The recordings exist in a variety of historical formats, including wax cylinders, 78 rpms, and LPs. They span musical genres including classical, pop, rock, and jazz, and contain obscure recordings like this album of music for baton twirlers, and this record of radio's all-time greatest bloopers. [...]
Once cataloged, the LP's are then digitized. The Internet Archive partners with Innodata Knowledge Services, an organization focused on machine learning and digital data transformation, to complete the digitization process at their facilities in Cebu, Philippines. An Innodata worker digitizes 12 LPs at a time, setting turntables to play and record by hand, then turning each record over to the next side. Since each LP is digitized in real time, it takes a full 20 minutes to record an average LP side. By operating 12 turntables simultaneously, the team expects to be able to digitize ten LPs per hour.
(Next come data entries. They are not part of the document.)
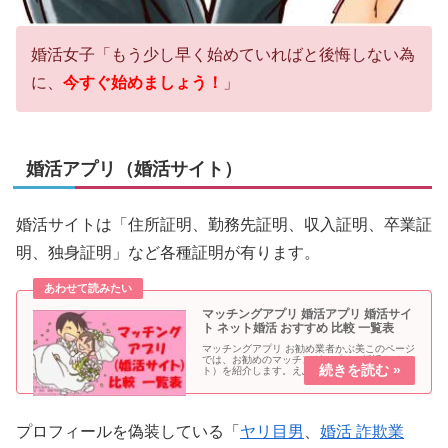
婚活女子「もう少し早く始めていればと後悔しない為
に、
今すぐ始めましょう！
」
婚活アプリ（婚活サイト）
婚活サイトは「住所証明、勤務先証明、収入証明、卒業証
明、独身証明」など各種証明が有ります。
マッチングアプリ 婚活アプリ 婚活サイ
ト ネット婚活 おすすめ 比較 一覧表
マッチングアプリ お勧め業者かぶ美このページ
では、お勧めのマッチングアプリ（婚活サイ
ト）を紹介します。えふ子大半の業者は男女共
に登録は一切無料なのでまずは無料で使ってみ
てね。当ブログ管理人は以下のマッチングアプ
リ（婚活サイト）全て利用してい...
プロフィールを偽装している「
ヤリ目男
、
婚活 詐欺業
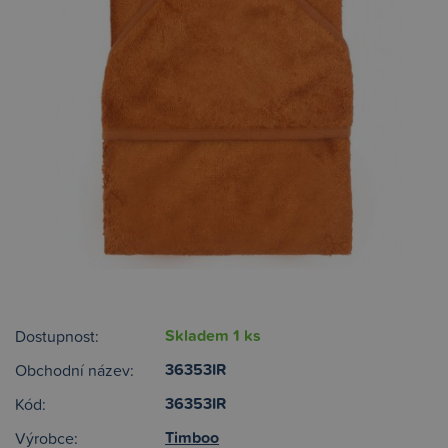
Skladem 1 ks
Dostupnost:
36353IR
Obchodní název:
36353IR
Kód:
Timboo
Výrobce:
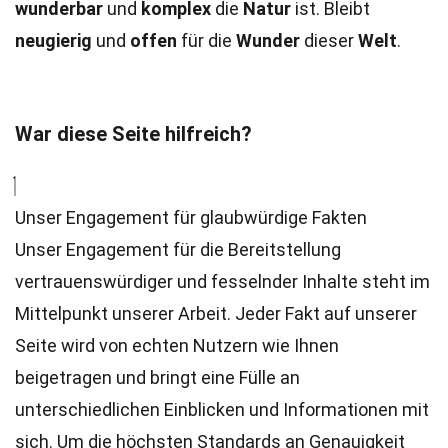
wunderbar
und
komplex
die
Natur
ist. Bleibt
neugierig
und
offen
für die
Wunder
dieser
Welt
.
War diese Seite hilfreich?
Unser Engagement für glaubwürdige Fakten
Unser Engagement für die Bereitstellung
vertrauenswürdiger und fesselnder Inhalte steht im
Mittelpunkt unserer Arbeit. Jeder Fakt auf unserer
Seite wird von echten Nutzern wie Ihnen
beigetragen und bringt eine Fülle an
unterschiedlichen Einblicken und Informationen mit
sich. Um die höchsten
Standards
an Genauigkeit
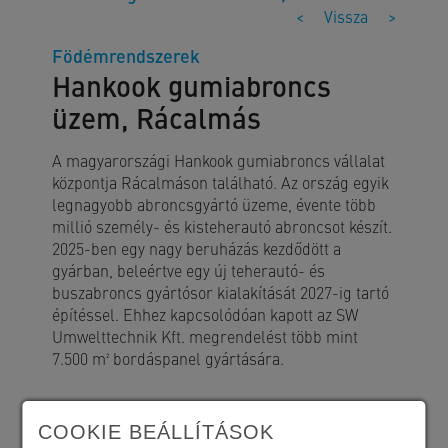
<
Vissza
>
Födémrendszerek
Hankook gumiabroncs
üzem, Rácalmás
A magyarországi Hankook gumiabroncs vállalat
központja Rácalmáson található. Az ország egyik
legnagyobb abroncsgyártó üzeme, évente több
millió személy- és kisteherautó abroncsot készít.
2025-ben egy nagy beruházás kezdődött a
gyárban, beleértve egy új teherautó- és
buszabroncs gyártósor kialakítását 2027-ig tartó
építéssel. Ehhez kapcsolódóan kapott az SW
Umwelttechnik Kft. megrendelést több mint
7.500 m² bordáspanel gyártására.
COOKIE BEÁLLÍTÁSOK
This is awesome. However, as someone who has put many hours into manually digitizing records using what I think is the very same turntable pictured (they look like Panasonic 1200s to me) this idea that you can just fire-and-forget seems... fantastically optimistic. Perhaps the records in the BPL collection are all of a never-been-played, white-glove level of archival quality, but if these records have ever been owned by a human... no. No, that's just not going to work. It's going to be a wobbly mess of oscillating playback speeds and skips.
Decades ago I read about someone's project to rip vinyl by scanning the disc on a flatbed scanner and then processing the image. Did that ever go anywhere? That would be kind of analogous to the way IA is archiving old floppy disks with flux scans that record a ludicrously high resolution image of the analog waveform rather than the bits comprising the file system.